15.While considering the facts of the present case, we are of the considered opinion that the present case is not one of those extreme cases where criminal prosecution can be quashed by the court at the very threshold.

A defence case is pleaded but such defence is required to be considered at a later stage and not at this stage. The appellants would have ample opportunity to raise all the issues urged in this appeal at an appropriate later stage, where such pleas would be and could be properly analysed and scrutinized.

16.In view of the aforesaid position, we decline to interfere with the criminal proceeding at this stage. The appeal is consequently dismissed.

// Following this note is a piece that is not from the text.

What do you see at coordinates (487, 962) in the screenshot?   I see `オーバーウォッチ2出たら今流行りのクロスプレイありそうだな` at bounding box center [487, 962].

.............................J. [S.B. Sinha]
AMAR RANU (Querist) 03 August 2011
A trial has started without pre-requsite-plea recording,as you have rightly stated,now what are the consequences for such a trial?
What should be done now?
AMAR RANU (Querist) 03 August 2011
Dear Mr.Raj,
I have gone through the case,cited by you,is not at all applicable to the subject matter of plea recording raised by me.
Please let me know if the fundamental issue of trial without plea recording has been settled elsewhere.
kuldeep kumar (Expert) 04 August 2011
amar ranu in summon case procedure is already harsh and plea recording can not be done away with.result in my opinion will vitiate trial.
Ajay Bansal (Expert) 04 August 2011
See A.I.R. Manuals.
AMAR RANU (Querist) 04 August 2011
I repeat my query as to what can be done now since examination-in-chief has started without plea recording.
I an still in search of firm and clear response.
Can plea recording is possible after or during examination-in-chief?